Editorial

Liebe Leser,

in der ST-Redaktion ist ein neues Gesicht zu sehen. Damit meine ich mein eigenes. Meinen Tätigkeitsbereich, ich bin als Praktikant hier beschäftigt, kann ich nach zwei Wochen in der Redaktion allerdings noch nicht genau umschreiben. Einige der Leser möchten jetzt bestimmt wissen, wie man in eine Redaktion wie die der ST-Computer hineinkommt. Dazu muß ich sagen, es ist recht einfach.

Zuerst muß man aus Langeweile ein kleines Programm schreiben und zusehen, daß es einigermaßen gut wird. Dazu gehört natürlich auch die richtige Idee. Meine Idee hatte viel mit Faulheit zu tun, wie eigentlich fast alles in der Computerbranche. Und zwar war mir die ständige Tipperei der Befehle von K-Seka - ja, ich arbeite noch damit - und der Command-Shell zuviel. Dazu muß ich sagen, den Seka liebe ich, und das Gehacke mit Command ist bei der Erstellung von TOS-Programmen unumgänglich. Wenigstens für mich. Also schrieb ich ein Programm, das es ermöglicht, die Funktionstasten mit Texten zu belegen. Hat man es fertig geschrieben und ist obendrein in ständiger Geldnot, schickt man das tolle Programm an eine Redaktion. Damit ist man allerdings noch nicht in ihr beschäftigt, denn Programme gehen hier doch einige ein. Gute wie weniger gute, wie ich auch schon feststellen mußte. Soweit so gut. Sollte man auch noch Student an einer FH sein, verzweifelt eine Praktikantenstelle suchen und nebenbei auch noch einen Freund haben, der einen Bekannten hat, der in dieser Redaktion arbeitet, stehen die Chancen gut, eine Stelle zu bekommen. Nachdem Sie aber die Zusage haben, können Sie noch lange nicht anfangen. Warum? Ganz einfach. Die Räume der ST-Computer sind in Eschborn, Eschborn ist sozusagen ein Vorort von Frankfurt, und Sie wohnen bestimmt nicht in der Nähe, vielleicht sogar wie ich im schönen Frankenland bei Würzburg. Es muß also noch ein Zimmer her und das in dieser Gegend. Wenn Sie schon einmal eine Wohnung gesucht haben, denken Sie sich das Ganze noch fünfmal schlimmer, dann haben Sie eine ungefähre Vorstellung, wie es in Frankfurt zugeht. Einfach schrecklich, kann ich nur sagen. Die Wohnungssituation soll an dieser Stelle allerdings nicht weiter erläutert werden. Sollten Sie es dennoch geschafft haben, ein Zimmer ohne Dusche für Ihr halbes Monatseinkommen anzumieten, können Sie sich mit den neuesten Programmen und Geräten beschäftigen und Ihre Gedanken dazu zu Papier (Datei) bringen. Das Ganze auch noch in einer hervorragenden Arbeitsumgebung, auch wenn man vor lauter Zuschriften und zu testenden Produkten kein Land sieht.

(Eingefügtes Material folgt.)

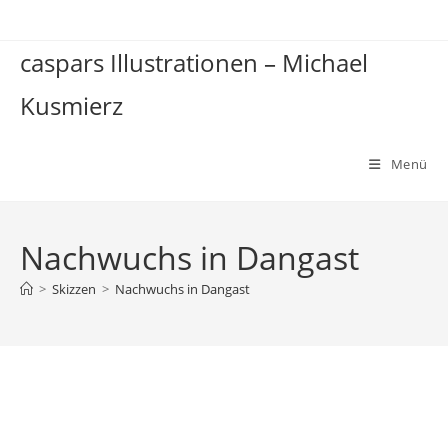
Zum
Inhalt
caspars Illustrationen – Michael
springen
Kusmierz
Menü
Nachwuchs in Dangast
>
Skizzen
>
Nachwuchs in Dangast
Nachwuchs in Dangast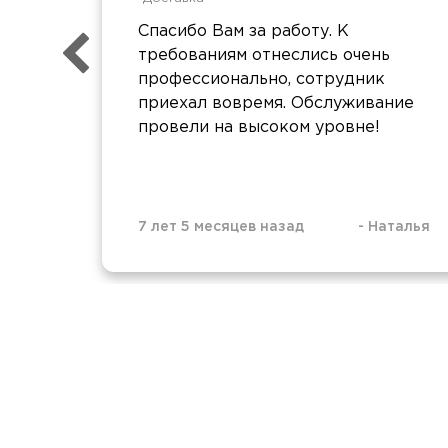
Спасибо Вам за работу. К
требованиям отнеслись очень
профессионально, сотрудник
приехал вовремя. Обслуживание
провели на высоком уровне!
7 лет 5 месяцев назад
-
Наталья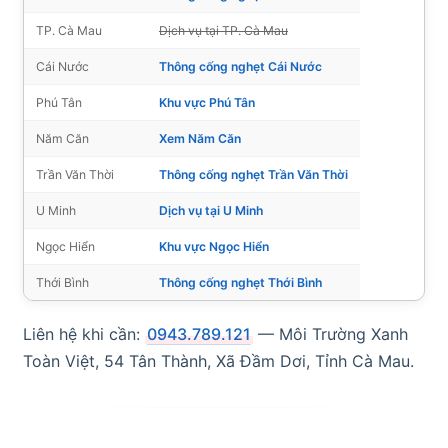
TP. Cà Mau
Dịch vụ tại TP. Cà Mau
Cái Nước
Thông cống nghẹt Cái Nước
Phú Tân
Khu vực Phú Tân
Năm Căn
Xem Năm Căn
Trần Văn Thời
Thông cống nghẹt Trần Văn Thời
U Minh
Dịch vụ tại U Minh
Ngọc Hiển
Khu vực Ngọc Hiển
Thới Bình
Thông cống nghẹt Thới Bình
Liên hệ khi cần:
0943.789.121
— Môi Trường Xanh
Toàn Việt, 54 Tân Thành, Xã Đầm Dơi, Tỉnh Cà Mau.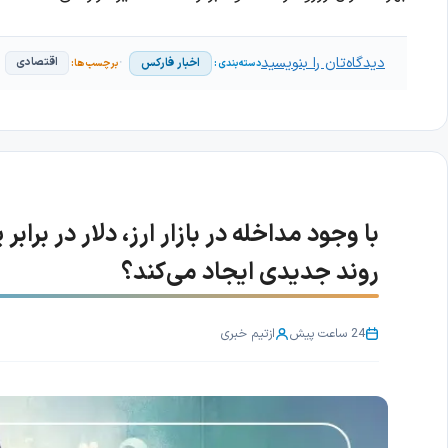
دیدگاه‌تان را بنویسید
اخبار فارکس
اقتصادی
روند جدیدی ایجاد می‌کند؟
24 ساعت پیش
از
تیم خبری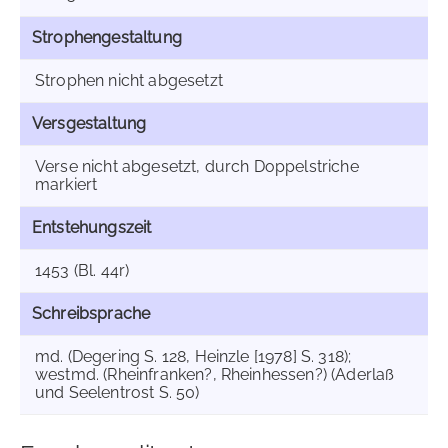
Strophengestaltung
Strophen nicht abgesetzt
Versgestaltung
Verse nicht abgesetzt, durch Doppelstriche
markiert
Entstehungszeit
1453 (Bl. 44r)
Schreibsprache
md. (Degering S. 128, Heinzle [1978] S. 318);
westmd. (Rheinfranken?, Rheinhessen?) (Aderlaß
und Seelentrost S. 50)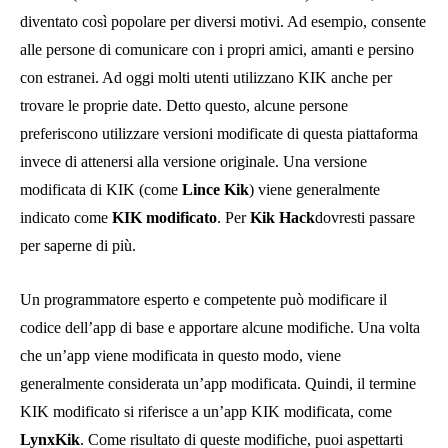
diventato così popolare per diversi motivi. Ad esempio, consente
alle persone di comunicare con i propri amici, amanti e persino
con estranei. Ad oggi molti utenti utilizzano KIK anche per
trovare le proprie date. Detto questo, alcune persone
preferiscono utilizzare versioni modificate di questa piattaforma
invece di attenersi alla versione originale. Una versione
modificata di KIK (come
Lince Kik
) viene generalmente
indicato come
KIK modificato
. Per
Kik Hack
dovresti passare
per saperne di più.
Un programmatore esperto e competente può modificare il
codice dell’app di base e apportare alcune modifiche. Una volta
che un’app viene modificata in questo modo, viene
generalmente considerata un’app modificata. Quindi, il termine
KIK modificato si riferisce a un’app KIK modificata, come
LynxKik
. Come risultato di queste modifiche, puoi aspettarti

Soviel zu meiner Situation.

Gerade kommt noch ein Zettel rüber, auf dem steht, “Editorial: unbedingt auf Namensänderung Merlin -> MAXON hinweisen!!!”. Damit ist es fast schon gesagt, denn aus namensrechtlichen Gründen mußte die Merlin Computer GmbH in MAXON Computer GmbH umbenannt werden. Sonst ändert sich für Sie, liebe Leser, nichts!